Beans also come in several useful species and had multiple loci of early domestication. Direct dates for these tend to be much younger than for squashes or maize, and the oldest occurrences would appear to be in Late Preceramic sites postdating 2500 BC in Peru and Ecuador (as also for cotton), and only 1000 BC in the Early Formative of Mexico (Smith 1995:163, 2001).` Beans appear to be younger than maize in the southwestern USA, and none reached the northeastern USA until about AD 1300 (Hart et al. 2002).
Of other crops, manioc (cassava) pollen is claimed with maize pollen from the Belize lowlands at about 3000 Bc, and perhaps 5000 BC in the Gulf lowlands of Tabasco (Pohl et al. 1996; Pope et al. 2001).

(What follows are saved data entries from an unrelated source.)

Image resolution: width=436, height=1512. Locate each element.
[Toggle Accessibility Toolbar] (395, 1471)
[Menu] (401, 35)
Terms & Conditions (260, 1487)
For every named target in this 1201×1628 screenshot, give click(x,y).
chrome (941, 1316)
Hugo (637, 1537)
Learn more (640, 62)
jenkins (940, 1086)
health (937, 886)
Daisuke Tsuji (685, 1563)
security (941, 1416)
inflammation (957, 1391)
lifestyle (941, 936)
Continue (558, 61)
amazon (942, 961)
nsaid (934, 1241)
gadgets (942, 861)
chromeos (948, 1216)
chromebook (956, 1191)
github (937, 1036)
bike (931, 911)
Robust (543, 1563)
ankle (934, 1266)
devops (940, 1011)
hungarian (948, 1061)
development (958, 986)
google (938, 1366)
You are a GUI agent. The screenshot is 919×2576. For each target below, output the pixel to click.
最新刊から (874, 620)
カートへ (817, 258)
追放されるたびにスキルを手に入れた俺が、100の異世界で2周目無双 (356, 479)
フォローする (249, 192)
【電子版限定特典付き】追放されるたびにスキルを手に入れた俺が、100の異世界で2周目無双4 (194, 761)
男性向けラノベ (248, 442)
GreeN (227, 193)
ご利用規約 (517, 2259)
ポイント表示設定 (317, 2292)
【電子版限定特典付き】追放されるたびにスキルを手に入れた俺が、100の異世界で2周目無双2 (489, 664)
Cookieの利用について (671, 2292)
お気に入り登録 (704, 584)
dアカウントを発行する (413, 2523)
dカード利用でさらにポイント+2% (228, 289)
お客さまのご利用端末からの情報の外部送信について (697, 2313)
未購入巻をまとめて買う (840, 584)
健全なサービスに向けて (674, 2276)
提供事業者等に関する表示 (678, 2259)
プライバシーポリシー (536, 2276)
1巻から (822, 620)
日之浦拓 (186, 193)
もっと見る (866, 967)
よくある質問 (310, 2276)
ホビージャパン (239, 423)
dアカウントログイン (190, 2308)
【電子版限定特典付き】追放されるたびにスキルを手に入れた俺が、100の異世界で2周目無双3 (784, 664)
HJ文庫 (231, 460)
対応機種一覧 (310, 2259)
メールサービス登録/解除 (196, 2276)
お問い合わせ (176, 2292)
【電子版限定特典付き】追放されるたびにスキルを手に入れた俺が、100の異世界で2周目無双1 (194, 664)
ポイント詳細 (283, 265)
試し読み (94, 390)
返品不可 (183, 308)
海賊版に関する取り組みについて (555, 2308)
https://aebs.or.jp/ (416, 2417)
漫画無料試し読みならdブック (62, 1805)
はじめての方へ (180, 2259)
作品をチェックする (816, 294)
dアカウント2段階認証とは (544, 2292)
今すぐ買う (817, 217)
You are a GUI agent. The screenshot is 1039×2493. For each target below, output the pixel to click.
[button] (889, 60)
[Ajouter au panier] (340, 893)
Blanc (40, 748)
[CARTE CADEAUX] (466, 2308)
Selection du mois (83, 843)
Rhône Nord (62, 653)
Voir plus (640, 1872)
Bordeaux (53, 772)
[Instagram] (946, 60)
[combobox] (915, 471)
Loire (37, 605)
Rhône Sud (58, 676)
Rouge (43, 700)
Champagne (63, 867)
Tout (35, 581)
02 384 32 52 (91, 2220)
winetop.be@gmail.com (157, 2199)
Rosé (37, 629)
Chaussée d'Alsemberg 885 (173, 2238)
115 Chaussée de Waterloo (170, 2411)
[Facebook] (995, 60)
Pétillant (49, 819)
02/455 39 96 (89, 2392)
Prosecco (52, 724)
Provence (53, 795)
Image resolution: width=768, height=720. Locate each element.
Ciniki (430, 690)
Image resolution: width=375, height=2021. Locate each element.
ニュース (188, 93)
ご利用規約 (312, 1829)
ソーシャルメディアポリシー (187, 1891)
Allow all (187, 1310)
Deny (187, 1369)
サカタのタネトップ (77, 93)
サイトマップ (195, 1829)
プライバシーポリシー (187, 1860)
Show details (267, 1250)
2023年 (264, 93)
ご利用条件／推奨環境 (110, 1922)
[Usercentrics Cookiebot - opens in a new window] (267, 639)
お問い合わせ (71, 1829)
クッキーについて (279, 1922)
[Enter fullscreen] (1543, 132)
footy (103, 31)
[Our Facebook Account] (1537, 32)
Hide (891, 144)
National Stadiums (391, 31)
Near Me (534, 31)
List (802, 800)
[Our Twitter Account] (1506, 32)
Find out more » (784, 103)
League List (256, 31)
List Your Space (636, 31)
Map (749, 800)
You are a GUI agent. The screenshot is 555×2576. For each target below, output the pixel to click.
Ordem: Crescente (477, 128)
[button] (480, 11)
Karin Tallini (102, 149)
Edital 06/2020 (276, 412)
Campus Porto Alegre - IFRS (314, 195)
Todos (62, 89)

A charred manioc tuber from the site of Cuello in Belize has been AMS radiocarbon dated to about 600 BC (Hather and Hammond 1994). Piperno and Pearsall (1998) indicate the presence of manioc in Amazonia, its presumed homeland, by at least 2000 BC, and Donald Lathrap earlier made impassioned pleas for manioc to be regarded as the foundation crop for the whole cultural sequence of the agricultural Americas. Olsen and Schaal (1999) have recently sourced domesticated manioc using genetic markers to the southwestern Amazon in Brazil, close to the
eastern borders of Peru and Bolivia (Figure 8.1).
Presumed homelands for some other food crops are also shown in Figure 8.1, a map that highlights the diffuseness of agricultural crop origins in the Americas. Yet there are two regions that could well have served as quite focused centers for the domestication of a range of localized crops and domestic animals. One is the highland Andes from central Peru down into Bolivia, between Lakes Junin and Titicaca (Roosevelt 1999b; Shimada 1999). For this region, Bruce Smith (1995) draws together a convincing case for a combined domestication, perhaps commencing around 2000 BC, of the white potato, the chenopod grain crop quinoa (Chenopodium quinoa), the meatand woolproducing and pack-carrying llamas and alpacas, and the humble guinea pig. Duccio Bonavia (1999) believes that camelids and guinea pigs could even have been under some form of domesticatory selection in highland Peru as early as 3500 BC. Remains of quinoa occur together with squash and peanut in occupations in the Nanchoc Valley in northern Peru, apparently predating 4500 BC, but they are of uncertain domesticatory status at this time (Dillehay et al. 1997).
The other region of food-crop origin is the Woodlands of the central-eastern USA, focused on the basins of the Missouri, Ohio, and Middle Mississippi rivers, where a number of grain and oil crops were domesticated after 2000 BC. These crops include such delicacies as goosefoot, knotweed, maygrass, and marsh elder, to which were added the more widespread gourd, squash, and sunflower. The discovery of this independent complex of early agriculture has been one of the major recent achievements of US archaeological research and we return to it in more detail below. Indeed, it serves as a reminder that major developments in prehistory can sometimes be hidden from science for a very long time, a salutory observation for those endeavoring to recognize global patterns from the archaeological record.